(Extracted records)
::::::

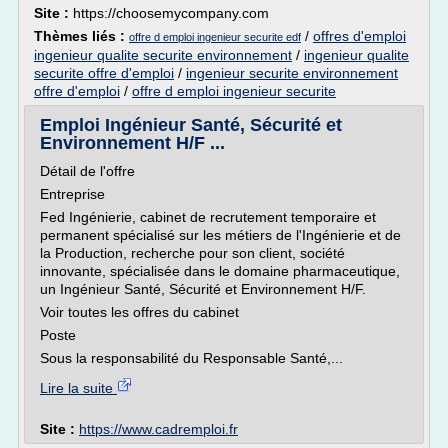
Site :
https://choosemycompany.com
Thèmes liés :
/
offres d'emploi
offre d emploi ingenieur securite edf
ingenieur qualite securite environnement
/
ingenieur qualite
securite offre d'emploi
/
ingenieur securite environnement
offre d'emploi
/
offre d emploi ingenieur securite
Emploi Ingénieur Santé, Sécurité et
Environnement H/F ...
Détail de l'offre
Entreprise
Fed Ingénierie, cabinet de recrutement temporaire et
permanent spécialisé sur les métiers de l'Ingénierie et de
la Production, recherche pour son client, société
innovante, spécialisée dans le domaine pharmaceutique,
un Ingénieur Santé, Sécurité et Environnement H/F.
Voir toutes les offres du cabinet
Poste
Sous la responsabilité du Responsable Santé,...
Lire la suite
Site :
https://www.cadremploi.fr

::::::

* **Exercise aim**:
Transcribe the data word for word, with no images.

* **Response**:
Site :
https://choosemycompany.com
Thèmes liés :
/
offres d'emploi
offre d emploi ingenieur securite edf
ingenieur qualite securite environnement
/
ingenieur qualite
securite offre d'emploi
/
ingenieur securite environnement
offre d'emploi
/
offre d emploi ingenieur securite
Emploi Ingénieur Santé, Sécurité et
Environnement H/F ...
Détail de l'offre
Entreprise
Fed Ingénierie, cabinet de recrutement temporaire et
permanent spécialisé sur les métiers de l'Ingénierie et de
la Production, recherche pour son client, société
innovante, spécialisée dans le domaine pharmaceutique,
un Ingénieur Santé, Sécurité et Environnement H/F.
Voir toutes les offres du cabinet
Poste
Sous la responsabilité du Responsable Santé,...
Lire la suite
Site :
https://www.cadremploi.fr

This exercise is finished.